Virginia Valian is an American psycholinguist, cognitive scientist, and theorist of male-female differences in professional achievement.
Valian is a Distinguished Professor at Hunter College as well as a member of the doctoral faculties of Psychology, Linguistics, and Speech-Language-Hearing Sciences at the CUNY Graduate Center. She directs the Language Acquisition Research Center (LARC) and the Gender Equity Project (GEP), both at Hunter College. For her work on gender equity, Valian received the 2006 Betty Vetter Award for Research from WEPAN (Women in Engineering ProActive Network). She became an elected member of the American Academy of Arts and Sciences in 2023.
Valian uses a variety of methods – corpus analysis, sentence imitation, pointing tasks, and priming. She has investigated young children's knowledge of abstract syntactic categories and features (such as determiners like 'a' and 'the', adjectives, nouns, prepositions, and the phrases containing those categories, and tense)

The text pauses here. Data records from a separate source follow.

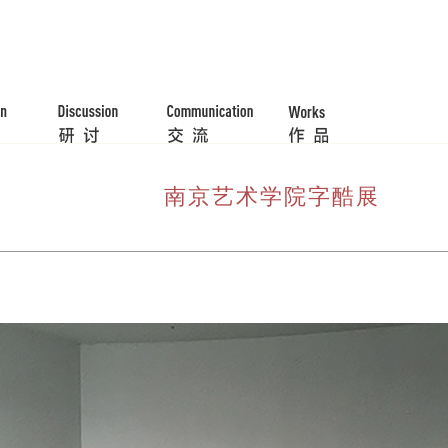
南京艺术学院字酷展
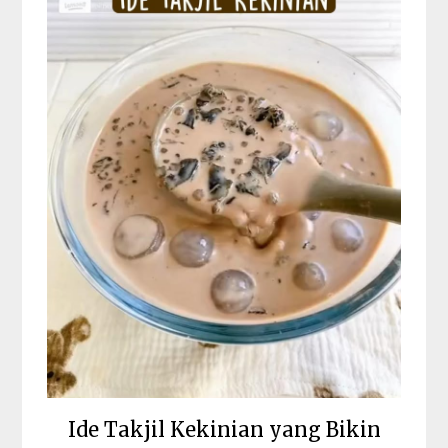
Ide Takjil Kekinian yang Bikin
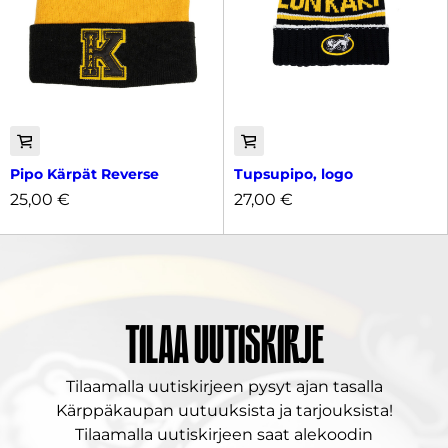
Pipo Kärpät Reverse
Tupsupipo, logo
25,00
€
27,00
€
Tilaa uutiskirje
Tilaamalla uutiskirjeen pysyt ajan tasalla
Kärppäkaupan uutuuksista ja tarjouksista!
Tilaamalla uutiskirjeen saat alekoodin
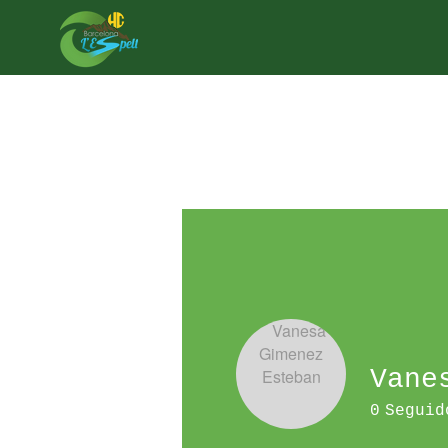
Vane
Perfil
0
Seguid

and young children's understanding that their language does (as in English) or does not (as in Italian and Chinese) require subjects.
She argues that apparent deficits in children's knowledge instead reflect limitations in executive function.
Valian also works on the relation between bilingualism and higher cognitive function (executive function), where she has proposed that any positive benefits of bilingualism compete with the benefits of other cognitively challenging activities.
In 2014, the Chronicle of Higher Education queried 12 scholars about what nonfiction book published in the last 30 years had most changed their minds. Valian's book was one of the 12 described.
In 2018 Abigail Stewart and Valian co-authored An Inclusive Academy: Achieving Diversity and Excellence, MIT Press.